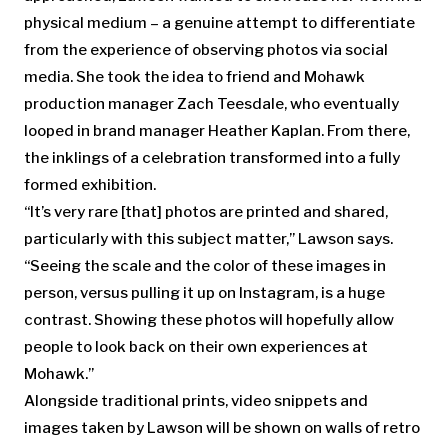
physical medium – a genuine attempt to differentiate
from the experience of observing photos via social
media. She took the idea to friend and Mohawk
production manager Zach Teesdale, who eventually
looped in brand manager Heather Kaplan. From there,
the inklings of a celebration transformed into a fully
formed exhibition.
“It’s very rare [that] photos are printed and shared,
particularly with this subject matter,” Lawson says.
“Seeing the scale and the color of these images in
person, versus pulling it up on Instagram, is a huge
contrast. Showing these photos will hopefully allow
people to look back on their own experiences at
Mohawk.”
Alongside traditional prints, video snippets and
images taken by Lawson will be shown on walls of retro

----

Exercise description:
The range runs from the line with "from the experience" up to and including the line with "contrast. Showing these" in the listing above; please write out exactly those lines and nothing more.

Task response:
from the experience of observing photos via social
media. She took the idea to friend and Mohawk
production manager Zach Teesdale, who eventually
looped in brand manager Heather Kaplan. From there,
the inklings of a celebration transformed into a fully
formed exhibition.
“It’s very rare [that] photos are printed and shared,
particularly with this subject matter,” Lawson says.
“Seeing the scale and the color of these images in
person, versus pulling it up on Instagram, is a huge
contrast. Showing these photos will hopefully allow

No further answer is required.